There are strict time limits for intimation of the extract QA and extract decree of divorce (or the equivalent order for divorce from a court in a different country) and the consequences of missing those can be devastating.

Pension Sharing Orders – what are they and when can they be used?

A Pension sharing order (PSO) can be sought by a spouse in an action for divorce and financial provision in Scotland in respect of UK pension benefits. It is important to note that the party who seeks the pension share in their favour must formally crave the PSO. Even if a party wishes to share their pensions with the other spouse in partial satisfaction of their claim it is incompetent to seek a PSO to be made against themselves.

The formal crave for a pension sharing order may be framed as a percentage of the pension or as a fixed sum.

How are UK pension benefits valued in Scotland and how are the amounts or proportions contained in QAs or PSOs arrived at?

Where a party's assets include UK pension benefits, I would expect to see a Cash Equivalent Transfer Value (CETV) or Cash Equivalent Value (CEV) of any pension benefits that were held at the date of separation whether the matter is being negotiated or litigated. If those pension benefits were accrued wholly or partly before the parties were married then the CETV should be apportioned to reflect the proportion which built up during the marriage. The formula for apportionment is set out in legislation.

In simple terms, a CETV or CEV is the capital value of the spouse's interest in a pension fund at the date of separation. This is calculated by the pension administrators and is equivalent to the cost to replace those benefits. When the pensions are occupational schemes rather than personal pensions there may be contributions by the employer as well as the employee. State pensions, however, do not tend to be considered.

The CETVs or CEVs will normally be taken into account when considering how to share the net matrimonial assets between the parties. Pensions do not have to be shared and their values may be offset against other assets either in litigation or negotiation. If there is to be pension sharing, the way in which they are to be shared will be either agreed or determined by the court. The amount or percentage to be shared will usually be ascertained with reference to the division of other assets.

Can the value of French pensions be capitalised or taken into account when divorcing in Scotland?

To date, there is no authority on this point. I have had expert reports from an experienced actuary in Scotland, however, who has calculated a capital value of different types of French pensions in a litigated case. That actuary was able to apply similar methodology to the matter of valuation that would be used when dealing with UK pensions.

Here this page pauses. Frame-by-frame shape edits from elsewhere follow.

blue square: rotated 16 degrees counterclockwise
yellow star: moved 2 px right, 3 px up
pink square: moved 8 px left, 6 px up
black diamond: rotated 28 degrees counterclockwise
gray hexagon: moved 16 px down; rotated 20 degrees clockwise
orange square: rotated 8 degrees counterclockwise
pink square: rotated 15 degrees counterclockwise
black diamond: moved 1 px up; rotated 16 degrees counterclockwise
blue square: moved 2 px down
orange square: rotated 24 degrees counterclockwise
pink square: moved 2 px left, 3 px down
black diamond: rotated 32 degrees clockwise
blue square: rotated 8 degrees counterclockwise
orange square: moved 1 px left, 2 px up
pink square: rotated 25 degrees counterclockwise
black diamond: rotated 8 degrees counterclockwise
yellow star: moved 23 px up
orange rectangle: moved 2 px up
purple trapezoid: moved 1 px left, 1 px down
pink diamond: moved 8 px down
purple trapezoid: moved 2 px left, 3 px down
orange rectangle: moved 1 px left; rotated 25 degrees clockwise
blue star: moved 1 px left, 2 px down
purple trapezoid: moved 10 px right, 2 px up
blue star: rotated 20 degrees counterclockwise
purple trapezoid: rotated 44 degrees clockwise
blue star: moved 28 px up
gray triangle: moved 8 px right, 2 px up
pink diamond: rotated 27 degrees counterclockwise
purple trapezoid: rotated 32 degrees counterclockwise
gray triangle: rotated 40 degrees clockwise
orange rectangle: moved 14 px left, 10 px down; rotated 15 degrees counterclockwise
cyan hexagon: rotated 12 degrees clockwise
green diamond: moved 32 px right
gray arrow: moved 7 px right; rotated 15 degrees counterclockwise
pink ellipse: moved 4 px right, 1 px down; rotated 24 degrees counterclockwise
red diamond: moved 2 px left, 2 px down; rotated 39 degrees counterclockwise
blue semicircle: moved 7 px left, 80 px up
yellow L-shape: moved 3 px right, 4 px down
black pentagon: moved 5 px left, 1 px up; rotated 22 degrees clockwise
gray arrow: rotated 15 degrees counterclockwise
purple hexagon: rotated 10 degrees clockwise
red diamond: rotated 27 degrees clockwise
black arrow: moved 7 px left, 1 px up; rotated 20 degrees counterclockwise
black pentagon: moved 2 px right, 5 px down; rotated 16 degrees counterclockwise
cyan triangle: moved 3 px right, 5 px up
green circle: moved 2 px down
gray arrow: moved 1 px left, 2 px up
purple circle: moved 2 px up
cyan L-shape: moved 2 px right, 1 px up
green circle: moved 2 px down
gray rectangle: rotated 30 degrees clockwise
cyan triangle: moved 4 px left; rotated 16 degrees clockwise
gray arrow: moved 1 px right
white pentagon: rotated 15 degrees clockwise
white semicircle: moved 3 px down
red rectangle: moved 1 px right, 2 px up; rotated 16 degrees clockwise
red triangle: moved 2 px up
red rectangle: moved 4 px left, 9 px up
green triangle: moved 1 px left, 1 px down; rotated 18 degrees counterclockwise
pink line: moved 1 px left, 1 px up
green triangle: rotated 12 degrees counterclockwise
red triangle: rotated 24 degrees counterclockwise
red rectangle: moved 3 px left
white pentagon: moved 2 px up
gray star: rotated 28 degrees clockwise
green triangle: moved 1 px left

Competing arguments were advanced, however, to the effect that the value of an AGIRC-ARRCO scheme which is sometimes described as a "compulsory supplementary pension" or a French public pension could not and should not be capitalised. There were various reasons given for this, including that the pension could not be shared and there was also reference to death benefits that may be payable to a spouse or an ex-spouse in the event of the member's death. Reference was also made to the proposed reform of the retirement system in France.

A distinction was drawn between the different types of pensions in that case. A RECOSUP pension, which was described as a private plan or Plan Epargne Retraite (PER), which was subscribed by the member and their employer. While it was not accepted that the value of a PER should be capitalised as such, there was recognition that in a "community of assets" regime (the default regime applicable on divorce in France if parties have not opted for a different pre-nuptial arrangement) the pension would not be shared between them but that the value should be shared or taken into account.

These arguments may well require to be determined by the Scottish courts in the future. What is clear in the meantime is that advice should be sought in both jurisdictions and consideration should be given to the best forum to deal with the financial issues arising from a separation, if it is possible to use either.